[Extracted page text data]
╔══

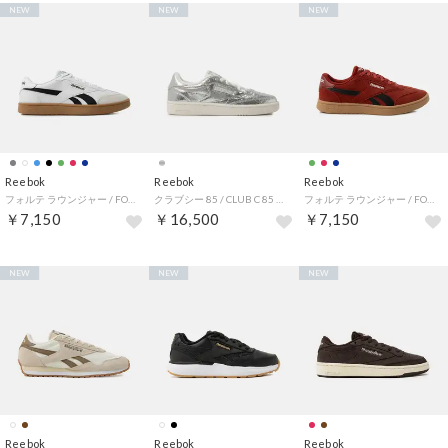
NEW
NEW
NEW
Reebok
Reebok
Reebok
フォルテ ラウンジャー / FORTE LOUNGER （ホワイト）
クラブシー 85 / CLUB C 85 （シルバー）
フォルテ ラウンジャー / FORTE LOUNGER （レッド）
￥7,150
￥16,500
￥7,150
NEW
NEW
NEW
Reebok
Reebok
Reebok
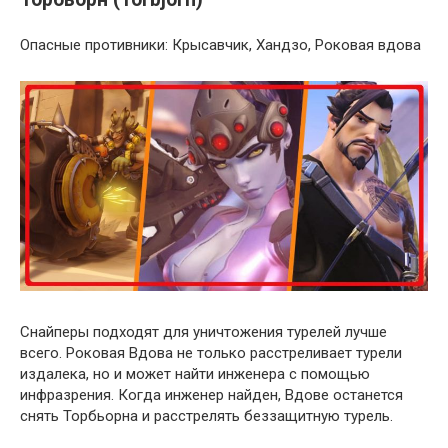
Опасные противники: Крысавчик, Хандзо, Роковая вдова
Снайперы подходят для уничтожения турелей лучше
всего. Роковая Вдова не только расстреливает турели
издалека, но и может найти инженера с помощью
инфразрения. Когда инженер найден, Вдове останется
снять Торбьорна и расстрелять беззащитную турель.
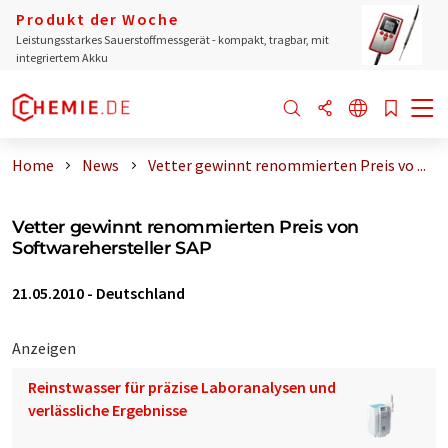
Produkt der Woche
Leistungsstarkes Sauerstoffmessgerät - kompakt, tragbar, mit
integriertem Akku
Home
News
Vetter gewinnt renommierten Preis vo ...
Vetter gewinnt renommierten Preis von
Softwarehersteller SAP
21.05.2010
-
Deutschland
Anzeigen
Reinstwasser für präzise Laboranalysen und
verlässliche Ergebnisse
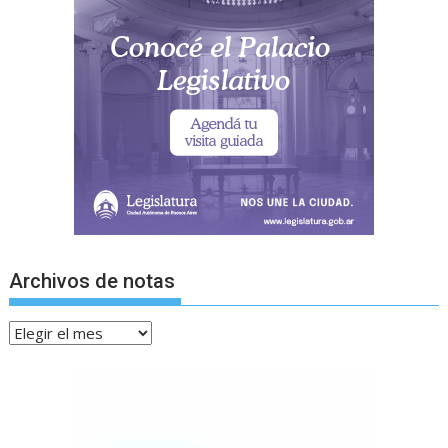
Archivos de notas
Archivos
de
notas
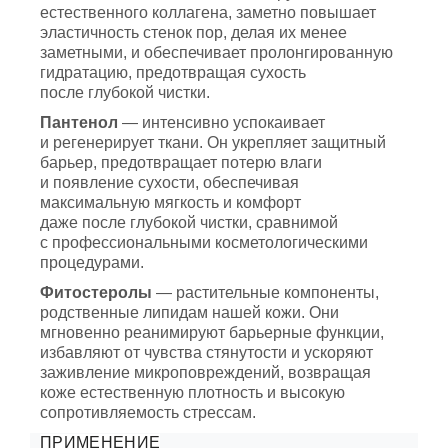
естественного коллагена, заметно повышает
эластичность стенок пор, делая их менее
заметными, и обеспечивает пролонгированную
гидратацию, предотвращая сухость
после глубокой чистки.
Пантенол
— интенсивно успокаивает
и регенерирует ткани. Он укрепляет защитный
барьер, предотвращает потерю влаги
и появление сухости, обеспечивая
максимальную мягкость и комфорт
даже после глубокой чистки, сравнимой
с профессиональными косметологическими
процедурами.
Фитостеролы
— растительные компоненты,
родственные липидам нашей кожи. Они
мгновенно реанимируют барьерные функции,
избавляют от чувства стянутости и ускоряют
заживление микроповреждений, возвращая
коже естественную плотность и высокую
сопротивляемость стрессам.
ПРИМЕНЕНИЕ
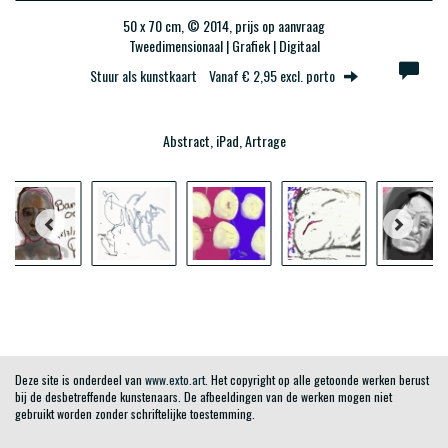
50 x 70 cm, © 2014, prijs op aanvraag
Tweedimensionaal | Grafiek | Digitaal
Stuur als kunstkaart
Vanaf € 2,95 excl. porto
Abstract, iPad, Artrage
Deze site is onderdeel van
www.exto.art
. Het copyright op alle getoonde werken berust
bij de desbetreffende kunstenaars. De afbeeldingen van de werken mogen niet
gebruikt worden zonder schriftelijke toestemming.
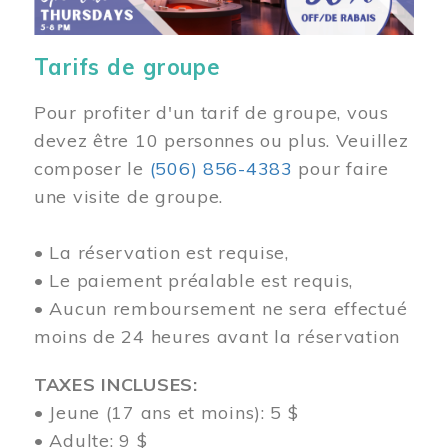
Tarifs de groupe
Pour profiter d'un tarif de groupe, vous
devez être 10 personnes ou plus. Veuillez
composer
le
(506) 856-4383
pour faire
une visite de groupe.
• La réservation est requise,
• Le paiement préalable est requis,
• Aucun remboursement ne sera effectué
moins de 24 heures avant la réservation
TAXES INCLUSES:
• Jeune (17 ans et moins): 5 $
• Adulte: 9 $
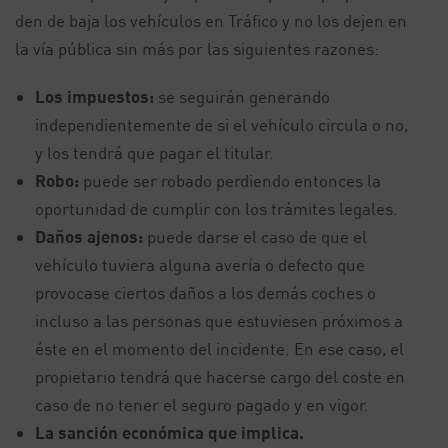
den de baja los vehículos en Tráfico y no los dejen en
la vía pública sin más por las siguientes razones:
Los impuestos:
se seguirán generando
independientemente de si el vehículo circula o no,
y los tendrá que pagar el titular.
Robo:
puede ser robado perdiendo entonces la
oportunidad de cumplir con los trámites legales.
Daños ajenos:
puede darse el caso de que el
vehículo tuviera alguna avería o defecto que
provocase ciertos daños a los demás coches o
incluso a las personas que estuviesen próximos a
éste en el momento del incidente. En ese caso, el
propietario tendrá que hacerse cargo del coste en
caso de no tener el seguro pagado y en vigor.
La sanción económica que implica.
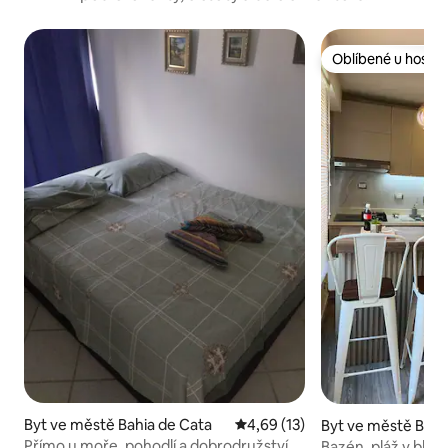
Oblíbené u hostů
Oblíbené u hostů
Byt ve městě Bahia de Cata
Průměrné hodnocení 4,69 z 5,
4,69 (13)
Byt ve městě Bahi
Přímo u moře, pohodlí a dobrodružství
Bazén, pláž v blízko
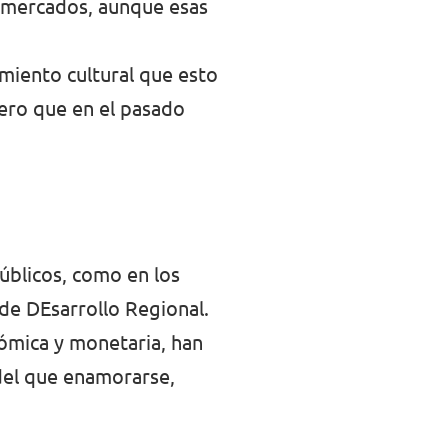
o mercados, aunque esas
imiento cultural que esto
pero que en el pasado
públicos, como en los
 de DEsarrollo Regional.
nómica y monetaria, han
del que enamorarse,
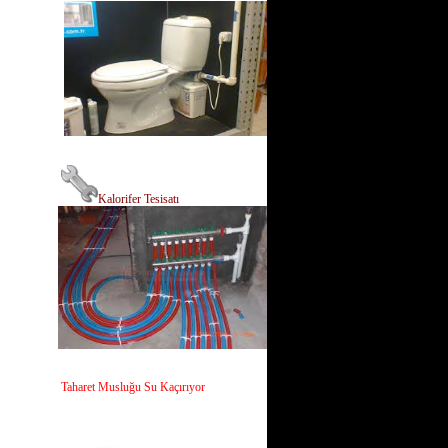
Kalorifer Tesisatı
Taharet Musluğu Su Kaçırıyor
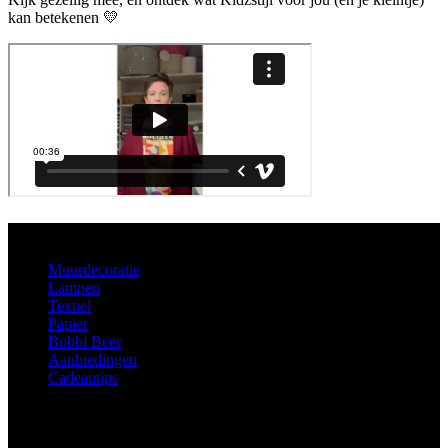
kan betekenen 💛
Aanbod
Muurdecoratie
Lampen
Textiel
Papier
Bobbi Beer
Aanbiedingen
Cadeautips
Informatie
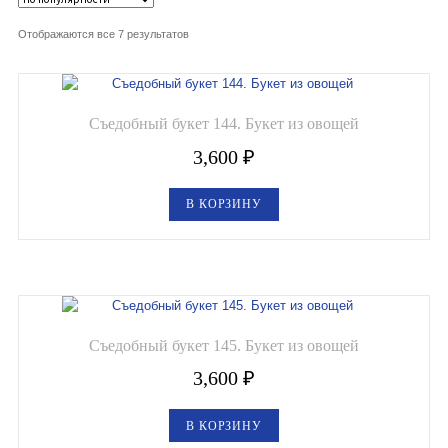
Отображаются все 7 результатов
Овощные букеты
Детские букеты
Букет учителю
Съедобный букет 144. Букет из овощей
3,600
₽
Съедобные Корзины
В КОРЗИНУ
Съедобные Боксы Ящики
Букеты из раков и рыбы
Доставка
Фото работ
Съедобный букет 145. Букет из овощей
Контакты
3,600
₽
В КОРЗИНУ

╚══

§ **Exercise brief**:
Transcribe, word for word, the stretch of lines in the data above from the one with "Abstract, iPad, Artrage" through the one with "ne sera effectué"; omit all pictures.

§ **Response to this task**:
Abstract, iPad, Artrage
Deze site is onderdeel van
www.exto.art
. Het copyright op alle getoonde werken berust
bij de desbetreffende kunstenaars. De afbeeldingen van de werken mogen niet
gebruikt worden zonder schriftelijke toestemming.
Tarifs de groupe
Pour profiter d'un tarif de groupe, vous
devez être 10 personnes ou plus. Veuillez
composer
le
(506) 856-4383
pour faire
une visite de groupe.
• La réservation est requise,
• Le paiement préalable est requis,
• Aucun remboursement ne sera effectué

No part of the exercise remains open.